(Data entries)
Start of Block

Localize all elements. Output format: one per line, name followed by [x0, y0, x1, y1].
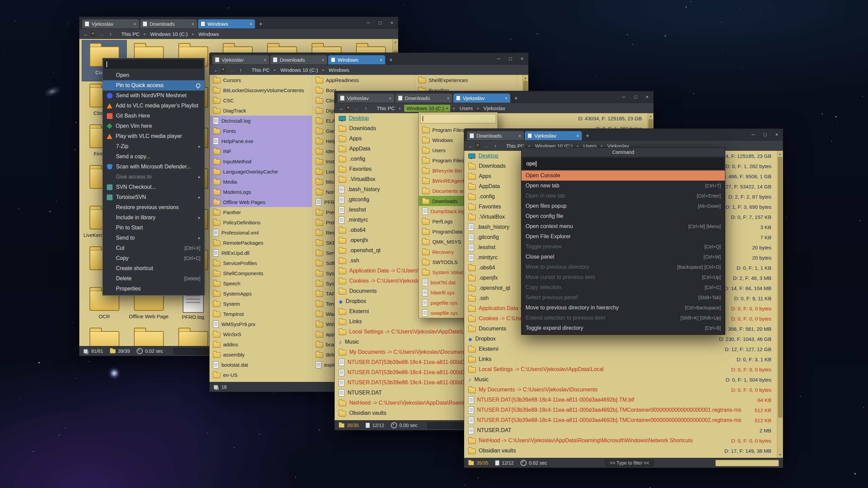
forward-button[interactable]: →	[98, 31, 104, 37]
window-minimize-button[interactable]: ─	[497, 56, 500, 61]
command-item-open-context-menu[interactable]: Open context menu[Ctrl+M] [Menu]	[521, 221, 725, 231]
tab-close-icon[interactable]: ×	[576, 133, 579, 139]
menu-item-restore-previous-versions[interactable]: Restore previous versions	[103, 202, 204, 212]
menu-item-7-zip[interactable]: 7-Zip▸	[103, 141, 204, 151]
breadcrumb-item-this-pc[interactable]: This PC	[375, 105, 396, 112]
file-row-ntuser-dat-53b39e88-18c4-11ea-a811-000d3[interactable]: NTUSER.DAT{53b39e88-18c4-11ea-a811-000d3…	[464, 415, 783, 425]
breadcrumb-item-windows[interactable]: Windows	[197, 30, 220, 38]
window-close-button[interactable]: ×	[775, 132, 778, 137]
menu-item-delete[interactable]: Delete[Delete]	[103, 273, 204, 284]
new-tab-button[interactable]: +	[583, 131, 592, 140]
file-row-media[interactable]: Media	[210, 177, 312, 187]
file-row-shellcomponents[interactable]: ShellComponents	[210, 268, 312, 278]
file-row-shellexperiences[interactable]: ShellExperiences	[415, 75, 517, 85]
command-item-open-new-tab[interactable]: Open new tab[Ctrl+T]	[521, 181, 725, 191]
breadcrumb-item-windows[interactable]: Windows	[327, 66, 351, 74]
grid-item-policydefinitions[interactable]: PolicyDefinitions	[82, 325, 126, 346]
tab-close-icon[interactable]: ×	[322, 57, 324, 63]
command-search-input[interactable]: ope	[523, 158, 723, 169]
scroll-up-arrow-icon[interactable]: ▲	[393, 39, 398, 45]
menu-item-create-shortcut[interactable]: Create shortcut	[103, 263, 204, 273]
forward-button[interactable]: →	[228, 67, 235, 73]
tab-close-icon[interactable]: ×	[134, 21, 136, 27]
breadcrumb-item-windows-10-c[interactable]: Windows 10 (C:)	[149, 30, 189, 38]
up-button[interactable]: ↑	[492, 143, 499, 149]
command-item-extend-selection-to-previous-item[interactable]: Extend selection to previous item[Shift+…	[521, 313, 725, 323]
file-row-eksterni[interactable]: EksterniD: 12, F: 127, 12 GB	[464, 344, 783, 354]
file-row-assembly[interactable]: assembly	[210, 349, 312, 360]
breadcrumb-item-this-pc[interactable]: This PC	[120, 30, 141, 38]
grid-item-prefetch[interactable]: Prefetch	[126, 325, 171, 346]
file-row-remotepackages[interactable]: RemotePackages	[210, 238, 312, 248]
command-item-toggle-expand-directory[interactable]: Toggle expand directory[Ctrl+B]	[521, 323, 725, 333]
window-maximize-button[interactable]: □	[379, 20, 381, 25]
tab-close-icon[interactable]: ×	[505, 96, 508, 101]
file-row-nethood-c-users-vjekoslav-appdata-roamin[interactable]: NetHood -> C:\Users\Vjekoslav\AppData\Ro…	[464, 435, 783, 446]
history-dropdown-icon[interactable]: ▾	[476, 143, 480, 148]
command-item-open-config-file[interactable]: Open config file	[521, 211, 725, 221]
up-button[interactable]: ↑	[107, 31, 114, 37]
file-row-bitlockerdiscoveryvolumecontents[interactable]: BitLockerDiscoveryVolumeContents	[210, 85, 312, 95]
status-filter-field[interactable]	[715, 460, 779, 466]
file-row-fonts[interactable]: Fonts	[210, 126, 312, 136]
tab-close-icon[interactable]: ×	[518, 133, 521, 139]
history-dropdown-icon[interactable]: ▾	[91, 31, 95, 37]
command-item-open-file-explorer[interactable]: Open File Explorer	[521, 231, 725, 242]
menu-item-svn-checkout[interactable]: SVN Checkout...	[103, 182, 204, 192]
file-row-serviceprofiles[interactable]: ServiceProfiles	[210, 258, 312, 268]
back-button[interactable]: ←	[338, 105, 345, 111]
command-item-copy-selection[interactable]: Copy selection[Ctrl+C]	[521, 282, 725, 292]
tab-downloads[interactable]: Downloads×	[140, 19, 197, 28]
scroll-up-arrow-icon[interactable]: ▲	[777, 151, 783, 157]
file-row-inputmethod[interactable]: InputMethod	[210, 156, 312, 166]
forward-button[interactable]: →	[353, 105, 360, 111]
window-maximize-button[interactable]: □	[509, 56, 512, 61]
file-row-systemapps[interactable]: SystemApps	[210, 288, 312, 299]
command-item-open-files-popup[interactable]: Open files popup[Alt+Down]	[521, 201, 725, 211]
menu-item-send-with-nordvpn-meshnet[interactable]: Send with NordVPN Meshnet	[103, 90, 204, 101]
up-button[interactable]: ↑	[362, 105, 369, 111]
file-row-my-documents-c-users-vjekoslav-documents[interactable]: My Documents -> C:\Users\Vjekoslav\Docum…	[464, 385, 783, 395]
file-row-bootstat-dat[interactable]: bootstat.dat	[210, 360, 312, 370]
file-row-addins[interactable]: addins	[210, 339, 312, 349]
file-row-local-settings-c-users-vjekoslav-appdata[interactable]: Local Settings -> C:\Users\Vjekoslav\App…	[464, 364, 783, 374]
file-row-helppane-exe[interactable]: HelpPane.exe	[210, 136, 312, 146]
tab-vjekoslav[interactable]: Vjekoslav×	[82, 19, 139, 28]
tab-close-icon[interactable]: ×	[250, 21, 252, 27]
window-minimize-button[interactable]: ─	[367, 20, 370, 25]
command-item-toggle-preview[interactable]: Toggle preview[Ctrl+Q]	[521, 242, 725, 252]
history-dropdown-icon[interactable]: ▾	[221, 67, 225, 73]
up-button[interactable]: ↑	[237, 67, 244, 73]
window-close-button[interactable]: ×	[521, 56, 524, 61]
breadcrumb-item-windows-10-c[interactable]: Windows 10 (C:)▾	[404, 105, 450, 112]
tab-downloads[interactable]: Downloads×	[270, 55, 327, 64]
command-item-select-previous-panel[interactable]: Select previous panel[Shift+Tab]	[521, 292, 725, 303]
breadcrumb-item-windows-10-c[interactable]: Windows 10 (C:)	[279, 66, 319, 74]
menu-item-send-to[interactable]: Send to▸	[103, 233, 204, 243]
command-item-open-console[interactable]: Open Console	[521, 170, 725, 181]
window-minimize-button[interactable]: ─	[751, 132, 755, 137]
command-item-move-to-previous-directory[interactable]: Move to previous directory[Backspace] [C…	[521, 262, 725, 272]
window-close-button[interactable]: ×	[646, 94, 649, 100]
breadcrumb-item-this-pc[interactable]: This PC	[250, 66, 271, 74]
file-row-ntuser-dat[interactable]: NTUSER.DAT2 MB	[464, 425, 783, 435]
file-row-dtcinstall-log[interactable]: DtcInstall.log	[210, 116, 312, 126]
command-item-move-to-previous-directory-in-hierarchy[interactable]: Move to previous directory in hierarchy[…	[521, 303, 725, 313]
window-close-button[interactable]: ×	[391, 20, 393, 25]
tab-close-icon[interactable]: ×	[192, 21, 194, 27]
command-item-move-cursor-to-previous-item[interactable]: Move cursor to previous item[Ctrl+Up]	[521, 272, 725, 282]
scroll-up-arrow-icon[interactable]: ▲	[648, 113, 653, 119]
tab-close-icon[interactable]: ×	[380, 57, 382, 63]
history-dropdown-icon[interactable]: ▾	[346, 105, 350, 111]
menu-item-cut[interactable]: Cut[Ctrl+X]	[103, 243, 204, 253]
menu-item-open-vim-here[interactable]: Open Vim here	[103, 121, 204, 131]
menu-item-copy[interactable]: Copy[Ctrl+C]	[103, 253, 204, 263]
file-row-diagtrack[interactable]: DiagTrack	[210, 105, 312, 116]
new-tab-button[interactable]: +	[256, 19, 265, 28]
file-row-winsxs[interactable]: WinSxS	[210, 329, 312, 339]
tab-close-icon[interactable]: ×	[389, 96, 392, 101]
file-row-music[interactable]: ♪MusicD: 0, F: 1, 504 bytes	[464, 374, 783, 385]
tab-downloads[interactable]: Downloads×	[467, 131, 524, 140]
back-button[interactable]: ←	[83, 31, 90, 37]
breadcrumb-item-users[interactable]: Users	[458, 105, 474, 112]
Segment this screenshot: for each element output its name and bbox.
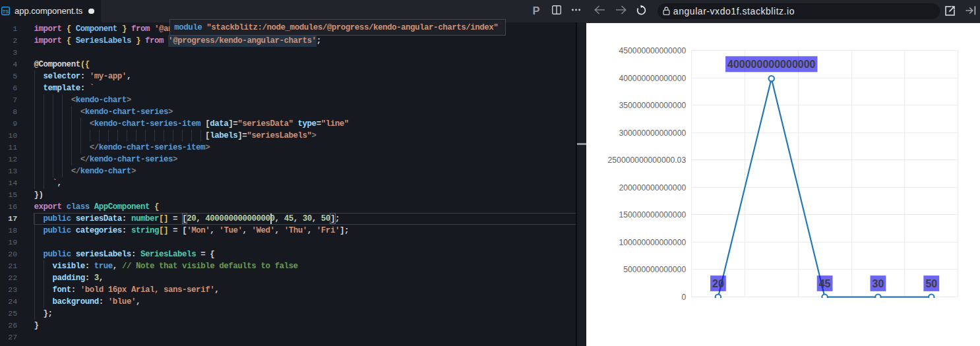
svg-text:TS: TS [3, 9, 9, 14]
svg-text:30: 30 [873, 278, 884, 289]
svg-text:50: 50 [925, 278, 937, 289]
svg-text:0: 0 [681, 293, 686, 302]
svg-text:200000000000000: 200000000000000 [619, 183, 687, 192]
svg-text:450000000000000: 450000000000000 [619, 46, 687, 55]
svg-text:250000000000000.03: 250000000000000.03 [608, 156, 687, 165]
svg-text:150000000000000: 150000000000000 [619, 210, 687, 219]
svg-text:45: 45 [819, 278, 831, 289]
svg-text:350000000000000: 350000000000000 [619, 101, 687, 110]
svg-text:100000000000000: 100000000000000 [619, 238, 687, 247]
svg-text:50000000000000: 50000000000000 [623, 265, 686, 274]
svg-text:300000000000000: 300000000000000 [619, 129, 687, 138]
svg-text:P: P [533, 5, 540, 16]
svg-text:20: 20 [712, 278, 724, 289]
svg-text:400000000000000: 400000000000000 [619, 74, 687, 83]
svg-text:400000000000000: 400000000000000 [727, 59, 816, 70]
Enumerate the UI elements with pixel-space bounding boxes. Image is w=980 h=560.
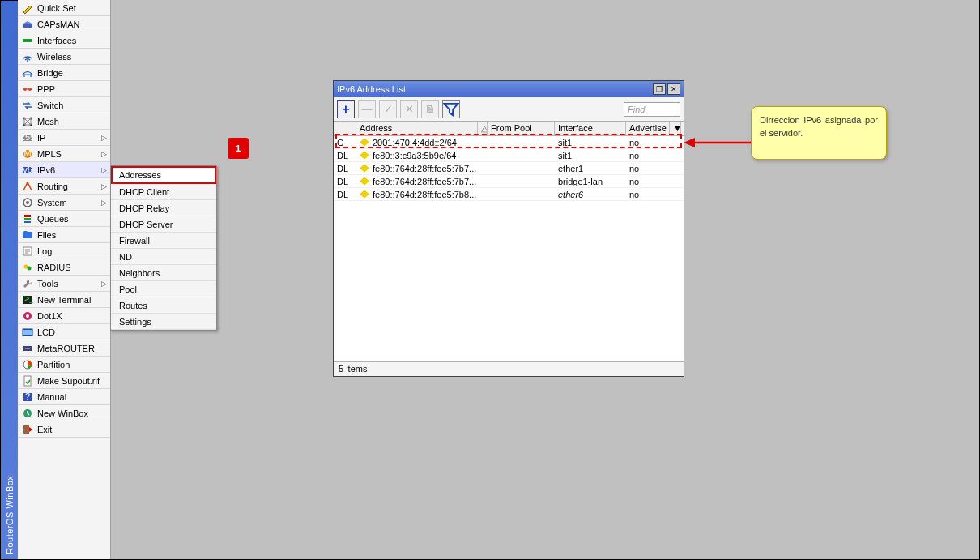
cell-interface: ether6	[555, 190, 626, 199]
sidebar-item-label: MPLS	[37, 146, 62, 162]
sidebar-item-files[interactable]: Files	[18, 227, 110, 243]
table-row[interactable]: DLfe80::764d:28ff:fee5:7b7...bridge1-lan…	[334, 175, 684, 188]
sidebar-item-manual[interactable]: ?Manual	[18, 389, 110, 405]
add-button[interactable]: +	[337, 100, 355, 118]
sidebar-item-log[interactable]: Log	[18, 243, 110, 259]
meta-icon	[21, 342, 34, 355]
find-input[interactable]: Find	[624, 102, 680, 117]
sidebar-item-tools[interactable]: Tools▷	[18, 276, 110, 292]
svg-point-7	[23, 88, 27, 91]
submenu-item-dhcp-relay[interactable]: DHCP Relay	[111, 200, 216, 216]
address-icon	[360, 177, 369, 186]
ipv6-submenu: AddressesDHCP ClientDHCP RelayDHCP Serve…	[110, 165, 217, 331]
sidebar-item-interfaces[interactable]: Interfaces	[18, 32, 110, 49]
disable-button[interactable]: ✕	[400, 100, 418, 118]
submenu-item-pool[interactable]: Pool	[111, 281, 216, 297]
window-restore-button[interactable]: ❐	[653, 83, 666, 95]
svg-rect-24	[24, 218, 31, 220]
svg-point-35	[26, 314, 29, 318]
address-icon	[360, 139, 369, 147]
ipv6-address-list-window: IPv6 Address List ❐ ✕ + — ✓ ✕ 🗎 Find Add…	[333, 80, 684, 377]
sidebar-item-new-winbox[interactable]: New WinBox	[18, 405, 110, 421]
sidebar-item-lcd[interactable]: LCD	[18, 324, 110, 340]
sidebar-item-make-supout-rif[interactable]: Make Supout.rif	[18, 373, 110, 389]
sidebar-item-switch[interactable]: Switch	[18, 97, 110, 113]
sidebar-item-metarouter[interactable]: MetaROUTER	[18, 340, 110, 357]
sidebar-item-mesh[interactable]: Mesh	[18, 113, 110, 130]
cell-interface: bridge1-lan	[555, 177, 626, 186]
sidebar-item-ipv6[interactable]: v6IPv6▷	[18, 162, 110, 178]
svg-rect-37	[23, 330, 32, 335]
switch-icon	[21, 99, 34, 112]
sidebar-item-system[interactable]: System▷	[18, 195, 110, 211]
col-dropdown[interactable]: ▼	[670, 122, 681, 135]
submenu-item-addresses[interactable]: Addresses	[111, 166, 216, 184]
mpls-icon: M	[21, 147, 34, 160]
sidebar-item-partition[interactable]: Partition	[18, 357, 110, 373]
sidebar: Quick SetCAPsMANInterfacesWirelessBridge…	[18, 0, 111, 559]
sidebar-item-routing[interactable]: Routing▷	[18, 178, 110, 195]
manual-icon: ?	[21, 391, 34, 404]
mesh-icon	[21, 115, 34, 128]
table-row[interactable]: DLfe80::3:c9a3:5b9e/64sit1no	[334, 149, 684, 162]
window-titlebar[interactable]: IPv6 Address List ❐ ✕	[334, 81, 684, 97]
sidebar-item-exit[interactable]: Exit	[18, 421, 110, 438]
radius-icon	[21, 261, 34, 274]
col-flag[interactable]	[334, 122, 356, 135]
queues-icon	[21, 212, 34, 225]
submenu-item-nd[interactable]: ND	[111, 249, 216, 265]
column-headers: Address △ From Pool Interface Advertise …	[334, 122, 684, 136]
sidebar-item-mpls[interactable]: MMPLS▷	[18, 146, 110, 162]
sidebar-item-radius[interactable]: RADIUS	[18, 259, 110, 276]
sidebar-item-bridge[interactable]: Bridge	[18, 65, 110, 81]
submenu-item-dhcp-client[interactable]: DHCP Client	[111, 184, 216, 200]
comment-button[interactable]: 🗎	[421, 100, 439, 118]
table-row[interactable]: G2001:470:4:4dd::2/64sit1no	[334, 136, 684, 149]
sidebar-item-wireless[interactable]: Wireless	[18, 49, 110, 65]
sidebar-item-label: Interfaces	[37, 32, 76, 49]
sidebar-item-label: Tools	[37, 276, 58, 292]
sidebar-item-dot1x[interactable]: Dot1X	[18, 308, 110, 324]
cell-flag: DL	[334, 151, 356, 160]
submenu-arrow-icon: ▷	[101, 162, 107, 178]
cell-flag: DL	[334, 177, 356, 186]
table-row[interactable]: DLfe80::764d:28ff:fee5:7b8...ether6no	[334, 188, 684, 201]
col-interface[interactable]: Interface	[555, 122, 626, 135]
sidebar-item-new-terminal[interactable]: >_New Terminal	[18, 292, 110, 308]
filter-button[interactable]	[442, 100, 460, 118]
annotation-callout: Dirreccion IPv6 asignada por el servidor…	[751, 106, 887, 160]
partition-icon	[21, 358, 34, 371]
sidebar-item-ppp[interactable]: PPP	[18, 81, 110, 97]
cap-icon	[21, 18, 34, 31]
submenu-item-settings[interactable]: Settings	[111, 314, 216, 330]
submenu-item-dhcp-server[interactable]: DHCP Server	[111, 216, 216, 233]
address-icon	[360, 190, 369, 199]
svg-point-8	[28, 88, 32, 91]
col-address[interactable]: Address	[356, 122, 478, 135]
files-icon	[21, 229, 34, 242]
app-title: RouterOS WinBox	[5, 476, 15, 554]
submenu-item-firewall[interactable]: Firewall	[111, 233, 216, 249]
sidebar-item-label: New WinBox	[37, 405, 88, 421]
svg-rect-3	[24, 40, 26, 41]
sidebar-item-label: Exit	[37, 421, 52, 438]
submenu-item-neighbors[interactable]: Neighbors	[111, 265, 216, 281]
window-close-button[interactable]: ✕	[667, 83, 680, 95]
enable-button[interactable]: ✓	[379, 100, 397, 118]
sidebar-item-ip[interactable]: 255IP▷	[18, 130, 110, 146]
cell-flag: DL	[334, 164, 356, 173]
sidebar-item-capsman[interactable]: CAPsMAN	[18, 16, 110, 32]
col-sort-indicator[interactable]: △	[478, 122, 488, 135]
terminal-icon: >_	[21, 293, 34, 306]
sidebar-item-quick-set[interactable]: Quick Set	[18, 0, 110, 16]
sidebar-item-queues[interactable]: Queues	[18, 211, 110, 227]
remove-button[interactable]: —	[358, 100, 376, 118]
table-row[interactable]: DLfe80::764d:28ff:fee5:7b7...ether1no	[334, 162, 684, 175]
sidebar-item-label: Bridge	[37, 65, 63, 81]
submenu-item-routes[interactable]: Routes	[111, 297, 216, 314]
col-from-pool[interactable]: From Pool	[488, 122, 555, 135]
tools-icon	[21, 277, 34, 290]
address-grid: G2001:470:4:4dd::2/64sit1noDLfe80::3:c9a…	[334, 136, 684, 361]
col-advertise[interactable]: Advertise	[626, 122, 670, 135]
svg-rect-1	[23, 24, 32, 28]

End of Block

#### WHAT IS BEING ASKED
Bring together each line above where the string "Shift" turns up.

#### WRITTEN ANSWER
command-item-extend-selection-to-previous-item[interactable]: Extend selection to previous item[Shift+…	[521, 313, 725, 323]
command-item-select-previous-panel[interactable]: Select previous panel[Shift+Tab]	[521, 292, 725, 303]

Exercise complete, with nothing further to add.